The officials in those consulates that you could get to come to your home or out to lunch or dinner – the usual opening gambit in your effort to develop and recruit them – were almost invariably undercover intelligence officers themselves. They had agreed to see you because they saw your invitation as the beginning of their effort to recruit you. In short they were trying to do the same thing to you that you were trying to do to them.

And this question of who was really cultivating whom could be enormously stressful for a GRU officer. It was a mind-bending battle of spy versus spy. After all, if some CIA officer reported back to Langley – truthfully or not – that he was making great progress in cultivating a GRU man in Malta, that might be picked up by a Soviet agent working in one of the US agencies and find its way back to Moscow. The result might then be, well, truly awful. In an unacknowledged way the players in Malta’s small-town espionage game knew these risks weren’t worth it. Rather than engage in futile attempts to recruit spies from major Western agencies, Skripal focused on locals, as well as the visiting US service members, enjoyed a sunshine posting and savoured family life. His daughter, Yulia, had been born shortly before, Sasha was then eleven, and a small island meant nights away from home were a rarity.

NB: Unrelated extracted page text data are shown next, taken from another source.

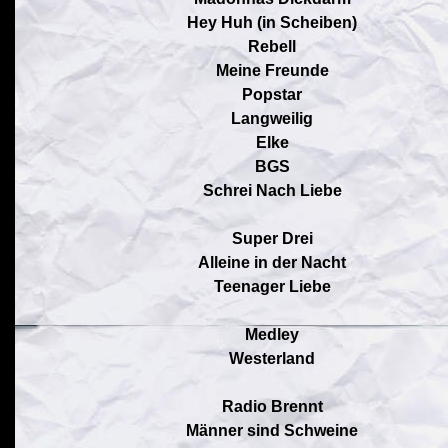
Hey Huh (in Scheiben)
Rebell
Meine Freunde
Popstar
Langweilig
Elke
BGS
Schrei Nach Liebe
Super Drei
Alleine in der Nacht
Teenager Liebe
Medley
Westerland
Radio Brennt
Männer sind Schweine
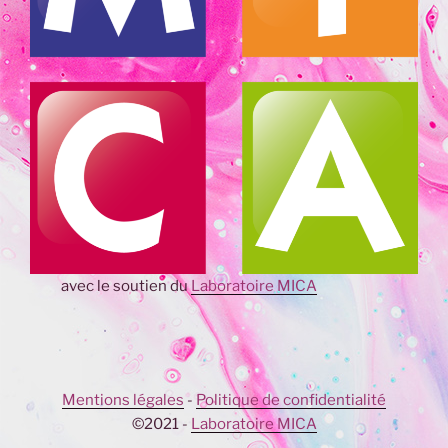
avec le soutien du
Laboratoire MICA
Mentions légales
-
Politique de confidentialité
©2021 -
Laboratoire MICA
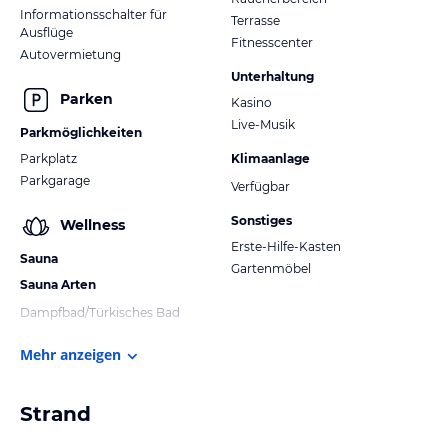
Informationsschalter für
Terrasse
Ausflüge
Fitnesscenter
Autovermietung
Unterhaltung
Parken
Kasino
Live-Musik
Parkmöglichkeiten
Parkplatz
Klimaanlage
Parkgarage
Verfügbar
Sonstiges
Wellness
Erste-Hilfe-Kasten
Sauna
Gartenmöbel
Sauna Arten
Dampfbad/Türkisches Bad
Mehr anzeigen
Strand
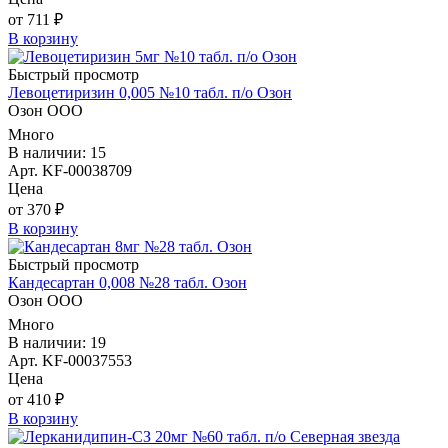
от 711 ₽
В корзину
Быстрый просмотр
Левоцетиризин 0,005 №10 табл. п/о Озон
Озон ООО
Много
В наличии: 15
Арт. KF-00038709
Цена
от 370 ₽
В корзину
Быстрый просмотр
Кандесартан 0,008 №28 табл. Озон
Озон ООО
Много
В наличии: 19
Арт. KF-00037553
Цена
от 410 ₽
В корзину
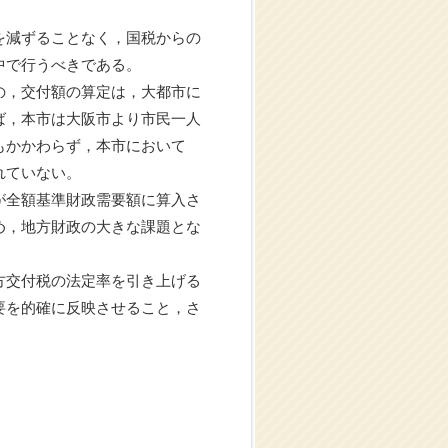
を減ずることなく，国税からの
中で行うべきである。
の，交付額の算定は，大都市に
ば，本市は大阪市より市民一人
もかかわらず，本市において
れていない。
が全額基準財政需要額に算入さ
め，地方財政の大きな課題とな
方交付税の法定率を引き上げる
要を的確に反映させること，さ
。
。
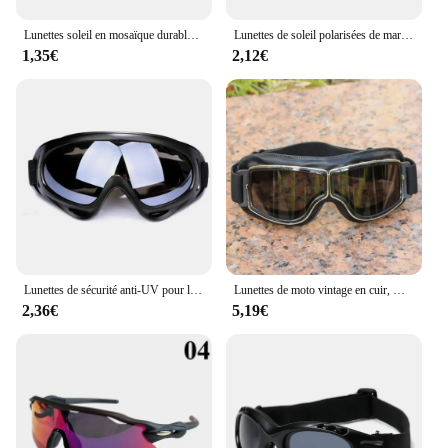
Lunettes soleil en mosaïque durables, jouet amusant, Pixel pour femmes hommes
Lunettes de soleil polarisées de marque de luxe pour hommes, lunettes d'extérieur haut de gamme, mode carrée, lunettes de conduite, lunettes de soleil de voyage, UV400, 2024
1,35€
2,12€
Lunettes de sécurité anti-UV pour le travail, lunettes de protection, lunettes de sport, coupe-vent, lunettes de protection pour le conducteur, anti-poussière
Lunettes de moto vintage en cuir, meilleures connaissances, lunettes de croiseur pliantes, lunettes de soleil les plus récentes, sécurité de motocross
2,36€
5,19€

There were Sundays at the beach and happy hours exploring the island with its baroque architecture and spectacular scenery. Fresh seafood was abundant along with traditional Maltese delicacies like fish pie and rabbit stew. Add to that the Western food and barbecues at diplomatic functions and it was a lifestyle all very far removed from the ups and downs of garrison life in the airborne forces.

Late in 1989 it was to the island of Malta that Mikhail Gorbachev and George H. W. Bush, the American president, came for a symbolically important summit. Winding up the two-day, rain-soaked event without agreement on specific new steps to ease tension between the rival blocs, the Russian leader went for something symbolic. ‘We searched for the answer to the question of where do we stand now’, said Gorbachev at the press conference, ‘we stated, both of us, the world leaves one epoch, of Cold War, and enters another epoch.’ That gave the newspaper correspondents their headline – Malta became the place where the Cold War was declared over.

Before the decade ended so did the Maltese chapter in the Skripals’ life. They returned to Moscow and their flat in Krilatskoye. Like many coming back from a foreign posting they were laden with Western electronic goods, fancy clothes, and happy memories. But Sergei went back to a desk job at headquarters, and one of the more remarkable, if barely sketched out, moments of his career.